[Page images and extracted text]
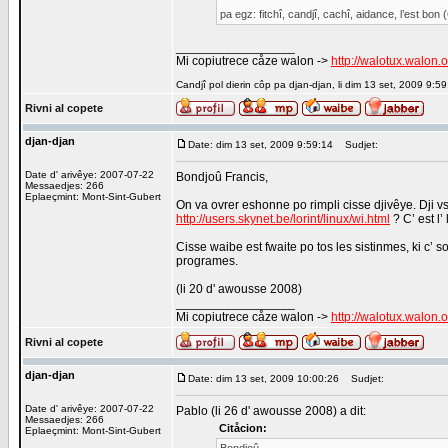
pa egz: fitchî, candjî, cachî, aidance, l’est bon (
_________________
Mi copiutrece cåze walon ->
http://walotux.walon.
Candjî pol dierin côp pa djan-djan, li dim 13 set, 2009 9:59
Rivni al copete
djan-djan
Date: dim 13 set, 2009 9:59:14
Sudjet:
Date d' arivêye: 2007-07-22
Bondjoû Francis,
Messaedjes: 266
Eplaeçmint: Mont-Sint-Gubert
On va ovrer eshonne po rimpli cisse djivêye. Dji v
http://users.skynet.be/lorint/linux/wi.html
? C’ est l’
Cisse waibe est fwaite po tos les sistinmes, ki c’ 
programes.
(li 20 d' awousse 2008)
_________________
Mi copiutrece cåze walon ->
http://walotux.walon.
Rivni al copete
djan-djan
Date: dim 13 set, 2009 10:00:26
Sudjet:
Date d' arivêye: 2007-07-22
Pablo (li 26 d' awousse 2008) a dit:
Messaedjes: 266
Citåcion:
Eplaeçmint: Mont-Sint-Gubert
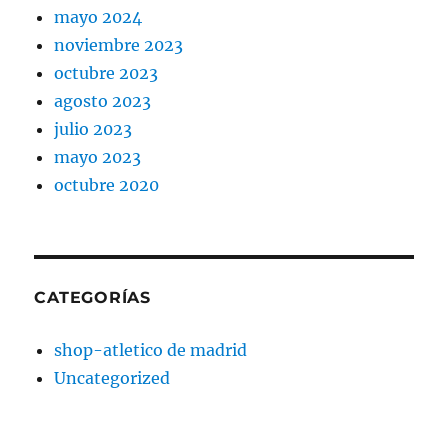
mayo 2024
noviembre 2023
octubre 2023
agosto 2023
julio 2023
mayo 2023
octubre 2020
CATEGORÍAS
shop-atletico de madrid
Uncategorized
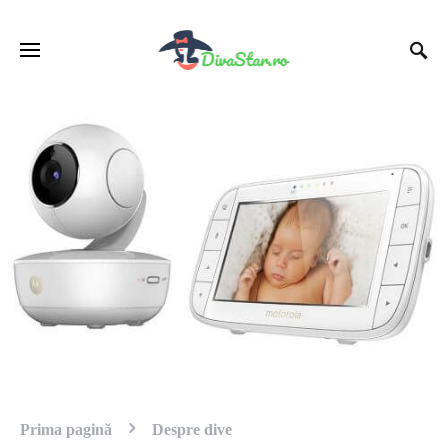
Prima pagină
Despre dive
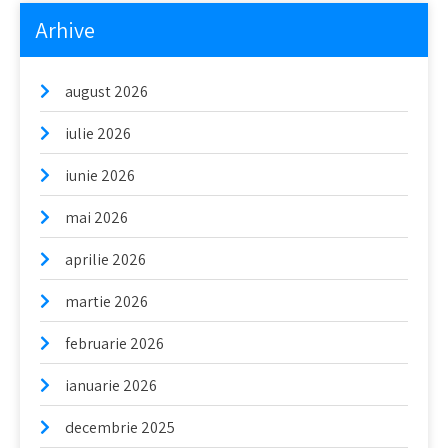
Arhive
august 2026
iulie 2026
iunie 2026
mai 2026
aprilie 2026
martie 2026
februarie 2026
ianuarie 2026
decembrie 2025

_Activity_. Only the text of the entries belongs in the answer, copied exactly; the pictures stay out.

_Exercise result_.
pa egz: fitchî, candjî, cachî, aidance, l’est bon (
_________________
Mi copiutrece cåze walon ->
http://walotux.walon.
Candjî pol dierin côp pa djan-djan, li dim 13 set, 2009 9:59
Rivni al copete
djan-djan
Date: dim 13 set, 2009 9:59:14
Sudjet:
Date d' arivêye: 2007-07-22
Bondjoû Francis,
Messaedjes: 266
Eplaeçmint: Mont-Sint-Gubert
On va ovrer eshonne po rimpli cisse djivêye. Dji v
http://users.skynet.be/lorint/linux/wi.html
? C’ est l’
Cisse waibe est fwaite po tos les sistinmes, ki c’ 
programes.
(li 20 d' awousse 2008)
_________________
Mi copiutrece cåze walon ->
http://walotux.walon.
Rivni al copete
djan-djan
Date: dim 13 set, 2009 10:00:26
Sudjet:
Date d' arivêye: 2007-07-22
Pablo (li 26 d' awousse 2008) a dit:
Messaedjes: 266
Citåcion:
Eplaeçmint: Mont-Sint-Gubert
mayo 2024
noviembre 2023
octubre 2023
agosto 2023
julio 2023
mayo 2023
octubre 2020
CATEGORÍAS
shop-atletico de madrid
Uncategorized
Prima pagină
Despre dive
Arhive
august 2026
iulie 2026
iunie 2026
mai 2026
aprilie 2026
martie 2026
februarie 2026
ianuarie 2026
decembrie 2025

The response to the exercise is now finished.